Apart from the pictures, every record here must be copied word for word.
—————
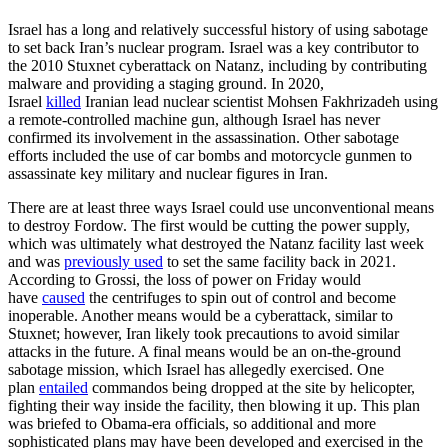
Israel has a long and relatively successful history of using sabotage
to set back Iran’s nuclear program. Israel was a key contributor to
the 2010 Stuxnet cyberattack on Natanz, including by contributing
malware and providing a staging ground. In 2020,
Israel
killed
Iranian lead nuclear scientist Mohsen Fakhrizadeh using
a remote-controlled machine gun, although Israel has never
confirmed its involvement in the assassination. Other sabotage
efforts included the use of car bombs and motorcycle gunmen to
assassinate key military and nuclear figures in Iran.
There are at least three ways Israel could use unconventional means
to destroy Fordow. The first would be cutting the power supply,
which was ultimately what destroyed the Natanz facility last week
and was
previously used
to set the same facility back in 2021.
According to Grossi, the loss of power on Friday would
have
caused
the centrifuges to spin out of control and become
inoperable. Another means would be a cyberattack, similar to
Stuxnet; however, Iran likely took precautions to avoid similar
attacks in the future. A final means would be an on-the-ground
sabotage mission, which Israel has allegedly exercised. One
plan
entailed
commandos being dropped at the site by helicopter,
fighting their way inside the facility, then blowing it up. This plan
was briefed to Obama-era officials, so additional and more
sophisticated plans may have been developed and exercised in the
—————
## FINISHED TASK:
Israel has a long and relatively successful history of using sabotage
to set back Iran’s nuclear program. Israel was a key contributor to
the 2010 Stuxnet cyberattack on Natanz, including by contributing
malware and providing a staging ground. In 2020,
Israel
killed
Iranian lead nuclear scientist Mohsen Fakhrizadeh using
a remote-controlled machine gun, although Israel has never
confirmed its involvement in the assassination. Other sabotage
efforts included the use of car bombs and motorcycle gunmen to
assassinate key military and nuclear figures in Iran.
There are at least three ways Israel could use unconventional means
to destroy Fordow. The first would be cutting the power supply,
which was ultimately what destroyed the Natanz facility last week
and was
previously used
to set the same facility back in 2021.
According to Grossi, the loss of power on Friday would
have
caused
the centrifuges to spin out of control and become
inoperable. Another means would be a cyberattack, similar to
Stuxnet; however, Iran likely took precautions to avoid similar
attacks in the future. A final means would be an on-the-ground
sabotage mission, which Israel has allegedly exercised. One
plan
entailed
commandos being dropped at the site by helicopter,
fighting their way inside the facility, then blowing it up. This plan
was briefed to Obama-era officials, so additional and more
sophisticated plans may have been developed and exercised in the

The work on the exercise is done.